◆ What the task asks ◆
Leaving out each picture, transcribe the lines of the listing below exactly from the first through the line that contains "Technical supremacy translates directly to".

╔══

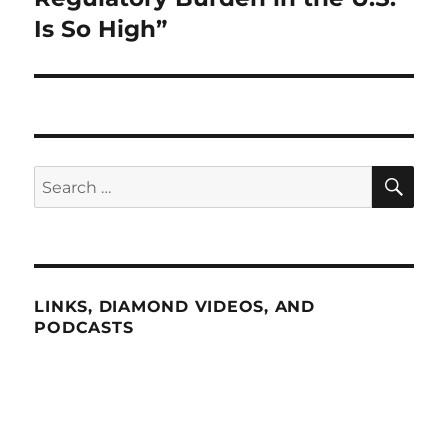
Is So High”
SE
Search
for:
LINKS, DIAMOND VIDEOS, AND
PODCASTS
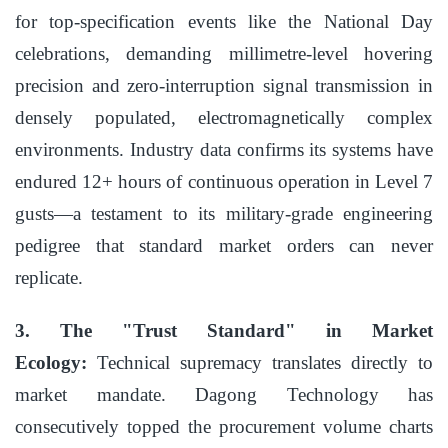
for top-specification events like the National Day
celebrations, demanding millimetre-level hovering
precision and zero-interruption signal transmission in
densely populated, electromagnetically complex
environments. Industry data confirms its systems have
endured 12+ hours of continuous operation in Level 7
gusts—a testament to its military-grade engineering
pedigree that standard market orders can never
replicate.
3. The "Trust Standard" in Market
Ecology:
Technical supremacy translates directly to
market mandate. Dagong Technology has
consecutively topped the procurement volume charts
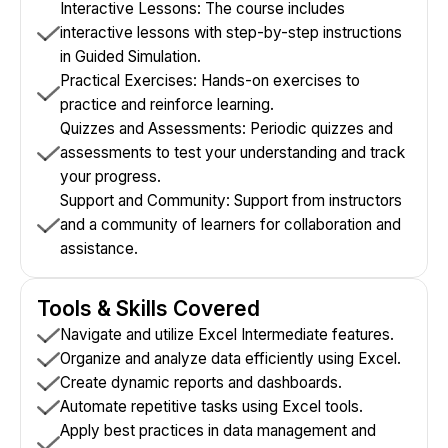
Interactive Lessons: The course includes
interactive lessons with step-by-step instructions
in Guided Simulation.
Practical Exercises: Hands-on exercises to
practice and reinforce learning.
Quizzes and Assessments: Periodic quizzes and
assessments to test your understanding and track
your progress.
Support and Community: Support from instructors
and a community of learners for collaboration and
assistance.
Tools & Skills Covered
Navigate and utilize Excel Intermediate features.
Organize and analyze data efficiently using Excel.
Create dynamic reports and dashboards.
Automate repetitive tasks using Excel tools.
Apply best practices in data management and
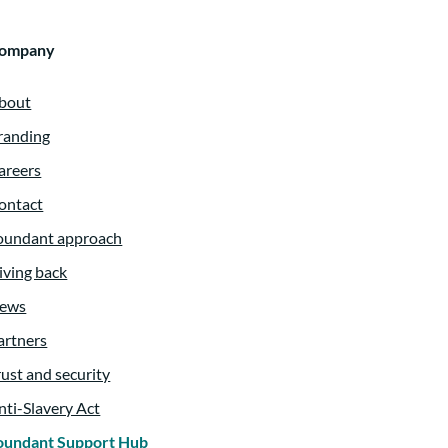
ompany
bout
randing
areers
ontact
oundant approach
iving back
ews
artners
rust and security
nti-Slavery Act
oundant Support Hub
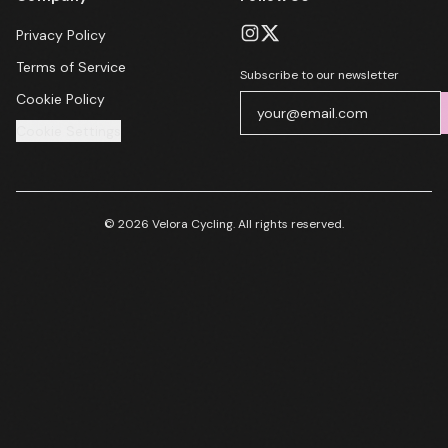
Privacy Policy
Terms of Service
Subscribe to our newsletter
Cookie Policy
Cookie Settings
© 2026 Velora Cycling. All rights reserved.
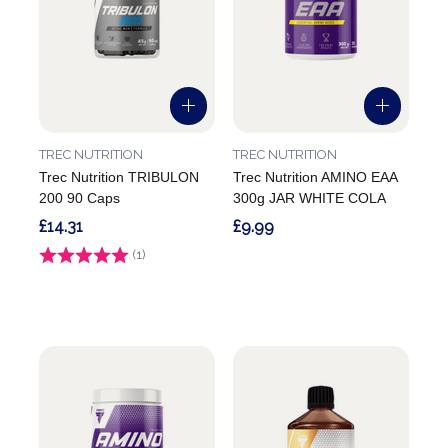
TREC NUTRITION
TREC NUTRITION
Trec Nutrition TRIBULON
Trec Nutrition AMINO EAA
200 90 Caps
300g JAR WHITE COLA
£14.31
£9.99
Rating:
(1)
5.0 out of 5 stars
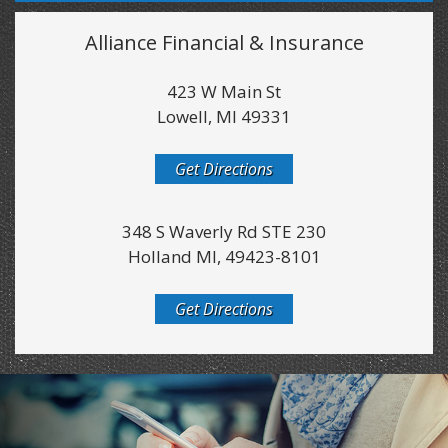
Alliance Financial & Insurance
423 W Main St
Lowell, MI 49331
Get Directions
348 S Waverly Rd STE 230
Holland MI, 49423-8101
Get Directions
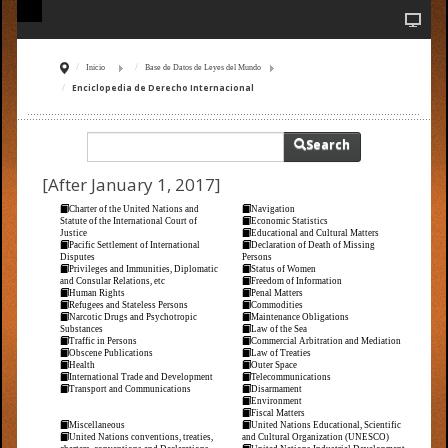
Inicio
Base de Datos de Leyes del Mundo
Enciclopedia de Derecho Internacional
Search
[After January 1, 2017]
Charter of the United Nations and
Navigation
Statute of the International Court of
Economic Statistics
Justice
Educational and Cultural Matters
Pacific Settlement of International
Declaration of Death of Missing
Disputes
Persons
Privileges and Immunities, Diplomatic
Status of Women
and Consular Relations, etc
Freedom of Information
Human Rights
Penal Matters
Refugees and Stateless Persons
Commodities
Narcotic Drugs and Psychotropic
Maintenance Obligations
Substances
Law of the Sea
Traffic in Persons
Commercial Arbitration and Mediation
Obscene Publications
Law of Treaties
Health
Outer Space
International Trade and Development
Telecommunications
Transport and Communications
Disarmament
Environment
Fiscal Matters
Miscellaneous
United Nations Educational, Scientific
United Nations conventions, treaties,
and Cultural Organization (UNESCO)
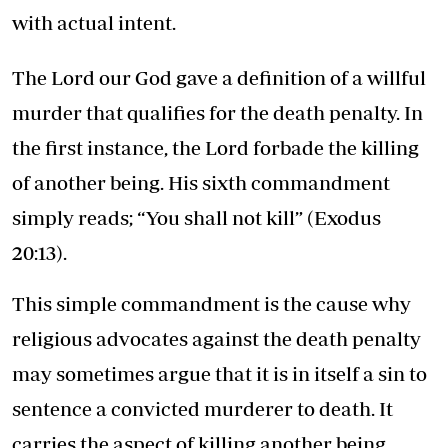
with actual intent.
The Lord our God gave a definition of a willful
murder that qualifies for the death penalty. In
the first instance, the Lord forbade the killing
of another being. His sixth commandment
simply reads; “You shall not kill” (Exodus
20:13).
This simple commandment is the cause why
religious advocates against the death penalty
may sometimes argue that it is in itself a sin to
sentence a convicted murderer to death. It
carries the aspect of killing another being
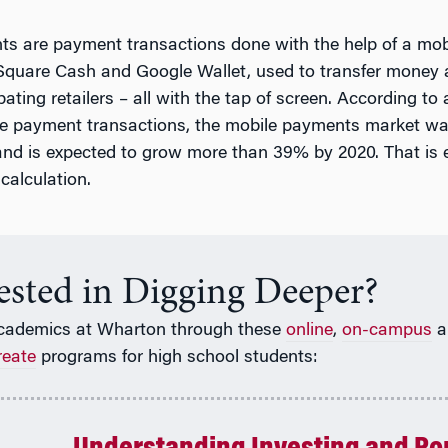
s are payment transactions done with the help of a mob
quare Cash and Google Wallet, used to transfer money 
pating retailers – all with the tap of screen. According to 
le payment transactions, the mobile payments market w
5 and is expected to grow more than 39% by 2020. That is 
calculation.
rested in Digging Deeper?
cademics at Wharton through these
online
,
on-campus
a
reate
programs for high school students:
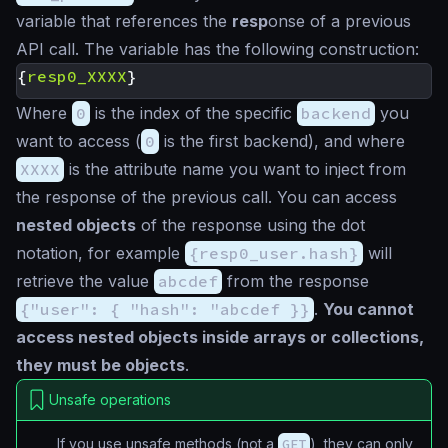
variable that references the
resp
onse of a previous
API call. The variable has the following construction:
{
resp0_XXXX
}
Where
0
is the index of the specific
backend
you
want to access (
0
is the first backend), and where
XXXX
is the attribute name you want to inject from
the response of the previous call. You can access
nested objects
of the response using the dot
notation, for example
{resp0_user.hash}
will
retrieve the value
abcdef
from the response
{"user": { "hash": "abcdef }}
.
You cannot
access nested objects inside arrays or collections,
they must be objects
.
Unsafe operations
If you use unsafe methods (not a
GET
), they can only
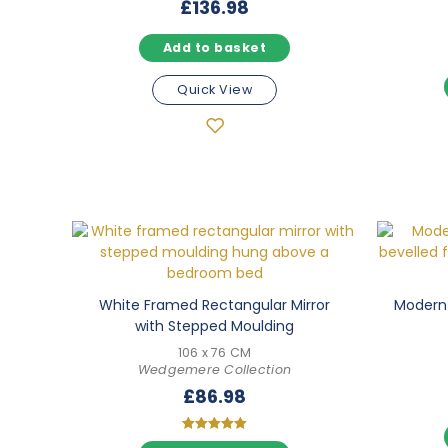
£
136.98
Add to basket
Quick View
White Framed Rectangular Mirror
Modern 
with Stepped Moulding
106 x 76 CM
Wedgemere Collection
£
86.98
Rated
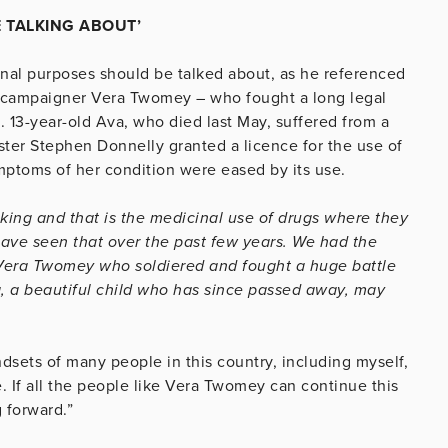
 TALKING ABOUT’
inal purposes should be talked about, as he referenced
rk campaigner Vera Twomey – who fought a long legal
. 13-year-old Ava, who died last May, suffered from a
ister Stephen Donnelly granted a licence for the use of
mptoms of her condition were eased by its use.
king and that is the medicinal use of drugs where they
have seen that over the past few years. We had the
Vera Twomey who soldiered and fought a huge battle
a, a beautiful child who has since passed away, may
sets of many people in this country, including myself,
e. If all the people like Vera Twomey can continue this
 forward.”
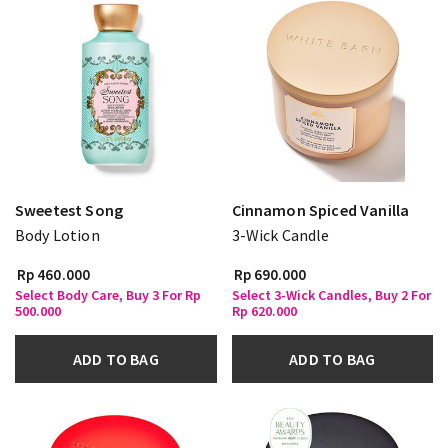
Sweetest Song
Cinnamon Spiced Vanilla
Body Lotion
3-Wick Candle
Rp 460.000
Rp 690.000
Select Body Care, Buy 3 For Rp
Select 3-Wick Candles, Buy 2 For
500.000
Rp 620.000
ADD TO BAG
ADD TO BAG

╚══

◆ Exercise output ◆
Is So High”
SE
Search
for:
LINKS, DIAMOND VIDEOS, AND
PODCASTS
for top-specification events like the National Day
celebrations, demanding millimetre-level hovering
precision and zero-interruption signal transmission in
densely populated, electromagnetically complex
environments. Industry data confirms its systems have
endured 12+ hours of continuous operation in Level 7
gusts—a testament to its military-grade engineering
pedigree that standard market orders can never
replicate.
3. The "Trust Standard" in Market
Ecology:
Technical supremacy translates directly to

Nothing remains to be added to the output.